The result was an atmosphere of fear and fanaticism, in which loyalists launched attacks against anyone who they asserted was resisting Mao’s will. Lucky individuals were “merely” detained and publicly humiliated; less fortunate souls were interrogated, beaten, tortured and murdered. Deaths created more grievances, more accusations and more opportunities to settle scores. The Communist Party split into factions, and open fighting was not uncommon.

The exact number of deaths that resulted from the Cultural Revolution is unknown, but it is feared that millions of lives were lost. Families were destroyed. Schools and universities were shuttered for a decade. The purge of the “four olds” resulted in the destruction of Chinese art, institutions and all symbols of history, learning and knowledge. No Chinese was untouched by the Cultural Revolution.

The madness only ended with the death of Mao in 1976, the return to power of Deng Xiaoping and the jailing of the “Gang of Four.” In 1981, the party would offer an official verdict on the Cultural Revolution, declaring it “an error comprehensive in magnitude and protracted in duration” that “brought serious disaster and turmoil to the Communist Party and the Chinese people.”

Apart from insisting that those mistakes would never be made again, the CCP has preferred to avoid studying that decade of madness. That readiness to look away has been abetted by the desire of the Chinese themselves to turn their back on the chaos, fearful that the complicity of an entire generation meant that no scrutiny could be tolerated without risking the return of instability.

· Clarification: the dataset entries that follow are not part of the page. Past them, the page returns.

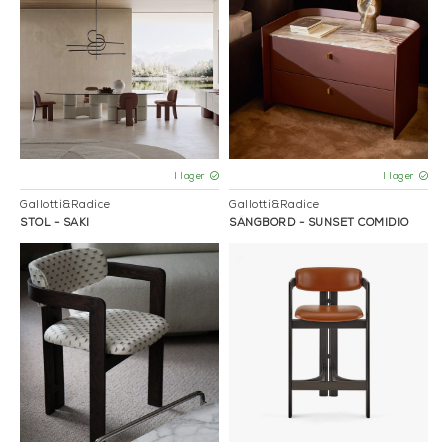
I lager
I lager
Gallotti&Radice
Gallotti&Radice
STOL - SAKI
SÄNGBORD - SUNSET COMIDIO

This week, at the 50th anniversary of the May 16 declaration, the People’s Daily noted that China “must never forget to draw lessons from the ‘Cultural Revolution,’ ” and “cannot and will not allow a repeat performance.” Such assurances ring hollow when Chinese are not allowed to learn their history. And indeed, alarm bells rang earlier this month when a concert was held at the Great Hall of the People titled “In Fields of Hope.” It featured “red songs” from that period to celebrate the Communist Party, including “Sailing the Seas Depends on the Helmsman,” the anthem of the Cultural Revolution.

Chinese authorities disavowed the meeting, and participants said they had been misled about its content. Perhaps, but it is hard to imagine how a program could be held at such a venue, one of the most important locations in China, without intense scrutiny by the government. Some see the program as a probe, testing the waters to see how far President Xi Jinping can go as he consolidates his authority. Most China watchers dismiss any prospect of a cult of personality like that of Mao. They are probably right, but confidence would grow if the Chinese people had a better sense of what transpired 50 years ago and why.